In this tutorial, we will focus on the most Pythonic way to tackle this task, using the membership operator in. Additionally, we’ll learn how to identify the right string methods for related, but different, use cases. Finally, we’ll also learn how to find substrings in pandas columns, which is helpful if you need to search through data from a CSV file.

How to Confirm That a Python String Contains Another String

If you need to check whether a string contains a substring, use Python’s membership operator in. In Python, this is the recommended way to confirm the existence of a substring in a string. The in membership operator gives you a quick and readable way to check whether a substring is present in a string. For example:

raw_file_content = """Hi there and welcome.
This is a special hidden file with a SECRET secret.
I don't want to tell you The Secret,
but I do want to secretly tell you that I have one."""
"secret" in raw_file_content

The expression "secret" in raw_file_content returns True because the substring “secret” is present in raw_file_content.

If you want to check whether the substring is not in the string, then you can use not in:

"secret" not in raw_file_content

In this case, the expression returns False because the substring “secret” is present in raw_file_content.

When you use in, the expression returns a Boolean value: True if Python found the substring, and False if Python didn’t find the substring. You can use this intuitive syntax in conditional statements to make decisions in your code:

if "secret" in raw_file_content:
print("Found!")

In this code snippet, the membership operator is used to check whether “secret” is a substring of raw_file_content. If it is, then the message “Found!” will be printed to the terminal.
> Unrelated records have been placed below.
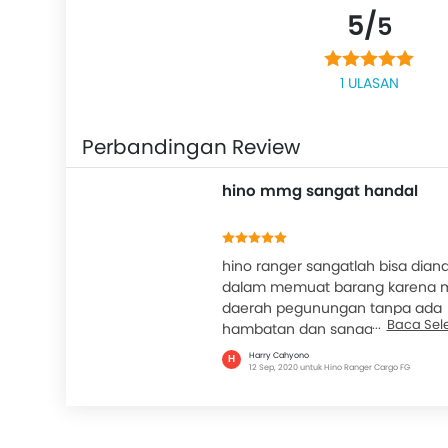
5/
5
1 ULASAN
Perbandingan Review
hino mmg sangat handal
hino ranger sangatlah bisa dian
dalam memuat barang karena m
daerah pegunungan tanpa ada
Baca Sel
hambatan dan sangat bertenag
bbm tidak...
Harry Cahyono
H
12 Sep, 2020 untuk Hino Ranger Cargo FG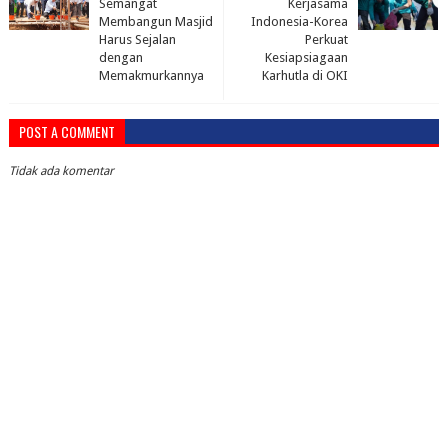
Semangat
Kerjasama
Membangun Masjid
Indonesia-Korea
Harus Sejalan
Perkuat
dengan
Kesiapsiagaan
Memakmurkannya
Karhutla di OKI
POST A COMMENT
Tidak ada komentar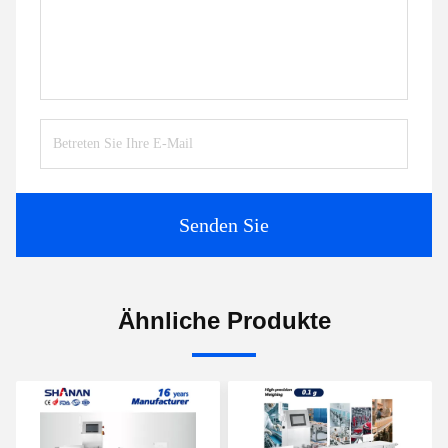
Senden Sie
Ähnliche Produkte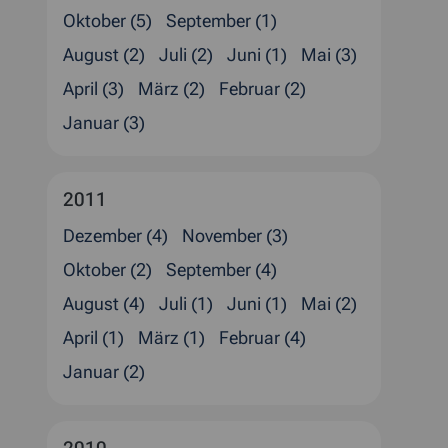
Oktober (5)
September (1)
August (2)
Juli (2)
Juni (1)
Mai (3)
April (3)
März (2)
Februar (2)
Januar (3)
2011
Dezember (4)
November (3)
Oktober (2)
September (4)
August (4)
Juli (1)
Juni (1)
Mai (2)
April (1)
März (1)
Februar (4)
Januar (2)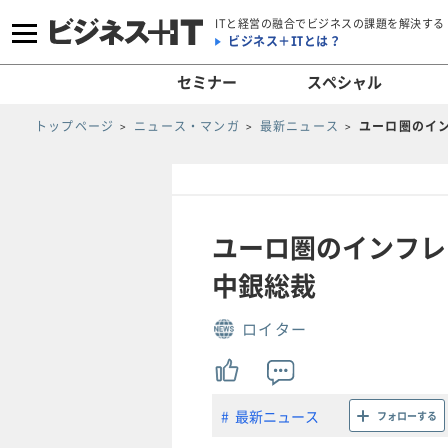
ITと経営の融合でビジネスの課題を解決する
ビジネス＋ITとは？
セミナー
スペシャル
トップページ
ニュース・マンガ
最新ニュース
ユーロ圏のイ
ユーロ圏のインフレ
中銀総裁
ロイター
最新ニュース
フォローする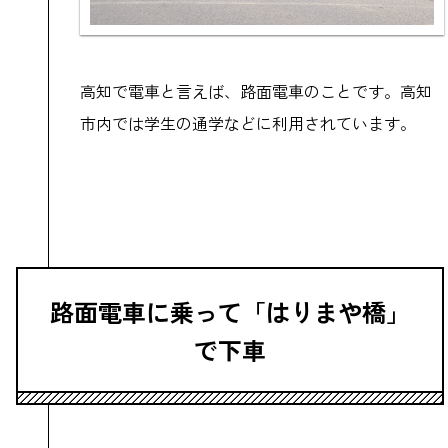
高知で電車と言えば、路面電車のことです。高知
市内では学生の通学などに利用されています。
路面電車に乗って「はりまや橋」
で下車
Generalize Your Check by Removing Case Sensitivity

If you want to check whether a string contains a substring, but you don’t want to consider the case of the letters, you can convert both strings to lowercase using the lower() method:

file_content = "This is a Sample PYTHON string"
search_term = "pythON"
search_term.lower() in file_content.lower()

The expression search_term.lower() in file_content.lower() returns True because both the search term “pythON” and the file content “This is a Sample PYTHON string” are converted to lowercase before performing the check. This approach allows you to make your check case-insensitive, which can be useful in scenarios where the user input or the content you’re searching through may have varying cases.

Learn More About the Substring

If you need to know more about the substring, such as its index or occurrence count, you can use string methods like find() and count(). Here’s an example:

file_content = "This is a sample string"
search_term = "is"
first_index = file_content.find(search_term)
occurrence_count = file_content.count(search_term)
print(f"The first occurrence of '{search_term}' starts at index: {first_index}")
print(f"The term '{search_term}' occurred {occurrence_count} times in the string")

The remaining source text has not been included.